• [WORK TASK]:
Every word in the data below belongs in your copy, exactly as given; the pictures do not.

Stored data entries
__________________________________________________

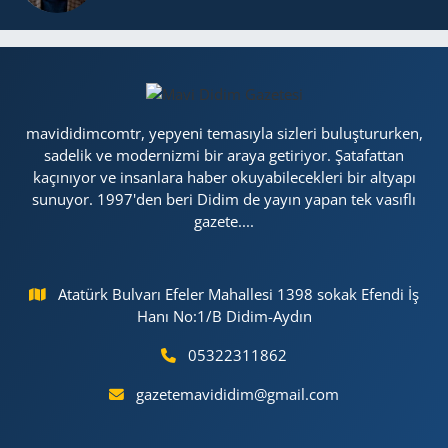
mavididimcomtr, yepyeni temasıyla sizleri buluştururken,
sadelik ve modernizmi bir araya getiriyor. Şatafattan
kaçınıyor ve insanlara haber okuyabilecekleri bir altyapı
sunuyor. 1997'den beri Didim de yayın yapan tek vasıflı
gazete....
Atatürk Bulvarı Efeler Mahallesi 1398 sokak Efendi İş
Hanı No:1/B Didim-Aydın
05322311862
gazetemavididim@gmail.com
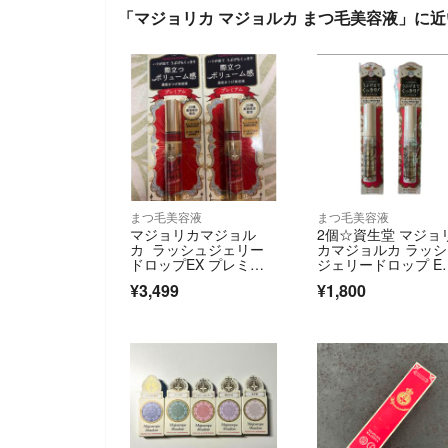
「マジョリカ マジョルカ まつ毛美容液」に
まつ毛美容液
まつ毛美容液
マジョリカマジョル
2個☆資生堂 マジョ
カ ラッシュジェリー
カマジョルカ ラッ
ドロップEX プレミア
ジェリードロップ E
ムまつげ美容液 新品
X 5.3g
¥3,499
¥1,800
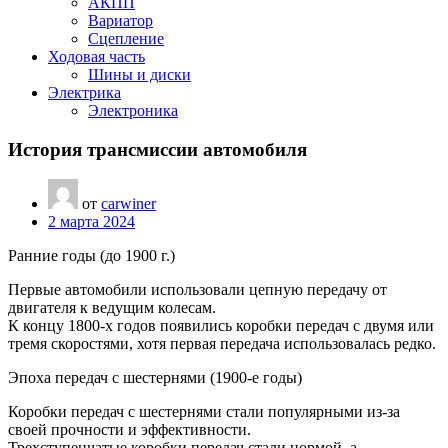
АКПП
Вариатор
Сцепление
Ходовая часть
Шины и диски
Электрика
Электроника
История трансмиссии автомобиля
от
carwiner
2 марта 2024
Ранние годы (до 1900 г.)
Первые автомобили использовали цепную передачу от
двигателя к ведущим колесам.
К концу 1800-х годов появились коробки передач с двумя или
тремя скоростями, хотя первая передача использовалась редко.
Эпоха передач с шестернями (1900-е годы)
Коробки передач с шестернями стали популярными из-за
своей прочности и эффективности.
Трехступенчатые коробки передач стали нормой, а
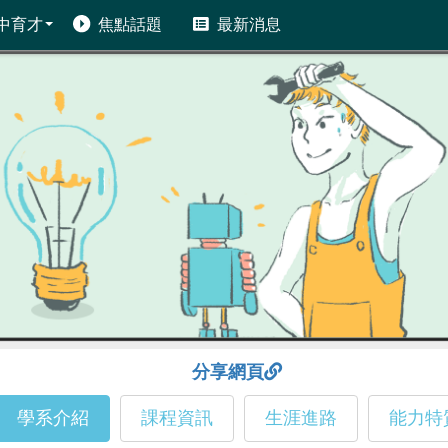
中育才
焦點話題
最新消息
分享網頁
學系介紹
課程資訊
生涯進路
能力特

__________________________________________________

• [OUTPUT FOR THIS EXERCISE]:
mavididimcomtr, yepyeni temasıyla sizleri buluştururken,
sadelik ve modernizmi bir araya getiriyor. Şatafattan
kaçınıyor ve insanlara haber okuyabilecekleri bir altyapı
sunuyor. 1997'den beri Didim de yayın yapan tek vasıflı
gazete....
Atatürk Bulvarı Efeler Mahallesi 1398 sokak Efendi İş
Hanı No:1/B Didim-Aydın
05322311862
gazetemavididim@gmail.com
「マジョリカ マジョルカ まつ毛美容液」に
まつ毛美容液
まつ毛美容液
マジョリカマジョル
2個☆資生堂 マジョ
カ ラッシュジェリー
カマジョルカ ラッ
ドロップEX プレミア
ジェリードロップ E
ムまつげ美容液 新品
X 5.3g
¥3,499
¥1,800
АКПП
Вариатор
Сцепление
Ходовая часть
Шины и диски
Электрика
Электроника
История трансмиссии автомобиля
от
carwiner
2 марта 2024
Ранние годы (до 1900 г.)
Первые автомобили использовали цепную передачу от
двигателя к ведущим колесам.
К концу 1800-х годов появились коробки передач с двумя или
тремя скоростями, хотя первая передача использовалась редко.
Эпоха передач с шестернями (1900-е годы)
Коробки передач с шестернями стали популярными из-за
своей прочности и эффективности.
Трехступенчатые коробки передач стали нормой, а
中育才
焦點話題
最新消息
分享網頁
學系介紹
課程資訊
生涯進路
能力特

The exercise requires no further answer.